Saturday in Tokyo

It’s the “he” part of the blog team, just finishing a typical Saturday morning in Tokyo. Coffee, then a 3-mile run — not much different than we would do in the US.

Then brunch — but rather than an Egg McMuffin or Starbucks latte (both of which you can get in Tokyo, by the way), we opted for our favorite soba noodle shop. Steaming hot bowl of noodles — tasty and less than 1,000 yen ($10) total for the two of us.

Rounding out the morning was the daily trip to the grocery store. Back in the US, we’d take the car and load up on groceries once or twice a week. Multiple shopping bags, lots of refrigerator and freezer space. Here in Japan, with a tiny refrigerator and limited by what we can easily carry, the trips are much more frequent.

IMG_4202That’s a bit different, but we’ve come to adopt it as routine. And, after a couple of years in Japan, we can even read some of the labels on the packages.

 

The First Day of Spring???

It is Wednesday, March 21st… the first day of spring. Here in Tokyo, that is a holiday — Spring Equinox — and most people are off of work, and school. I think it is nice that Japan celebrates the seasons by declaring a holiday. It is just another way that they show appreciation to nature, and also… to workers all over the country.
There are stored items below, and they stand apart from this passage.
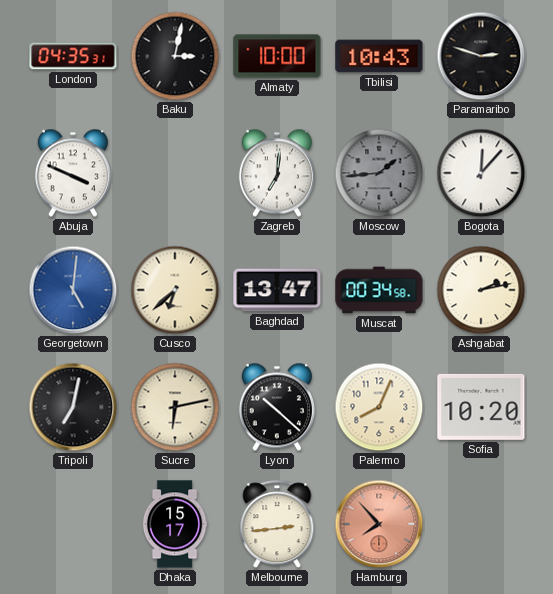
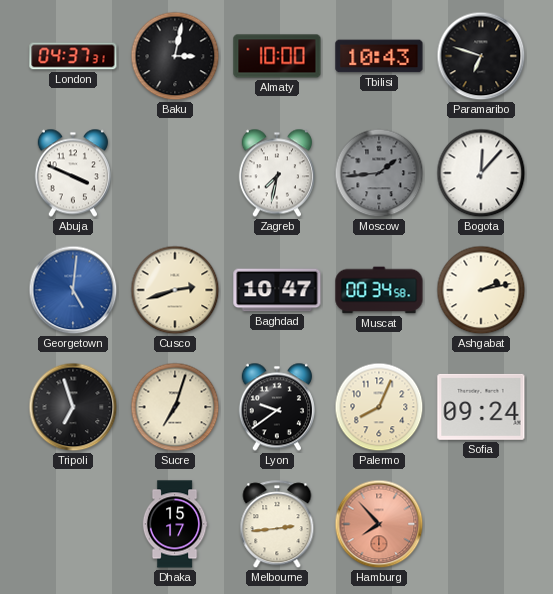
London: 04:35 -> 04:37
Paramaribo: 2:48 -> 6:48
Zagreb: 7:01 -> 7:32
Cusco: 6:38 -> 2:42
Baghdad: 13:47 -> 10:47
Tripoli: 7:02 -> 6:57
Sucre: 6:13 -> 7:03
Lyon: 10:22 -> 9:39
Sofia: 10:20 -> 09:24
My husband is off of work today, and when he is not working, we like to spend our time out and about exploring our (temporary) adopted country. We had planned to go out today and see the budding and blooming trees, and flowers. The Sakura bloom has not quite reached Tokyo. Yes… you see an occasional tree living in a sheltered location that has jumped early into the bloom, but most of the trees are still several days away from full flower. But, hanami season officially started last weekend. “Hana” in Japanese means flower, and the verb “miru” means to look at, or view. Flower viewing — hanami — is a really big deal here, with parties and get-togethers in all the parks, under the blooming Sakura trees, and among the other blooming plants and flowers.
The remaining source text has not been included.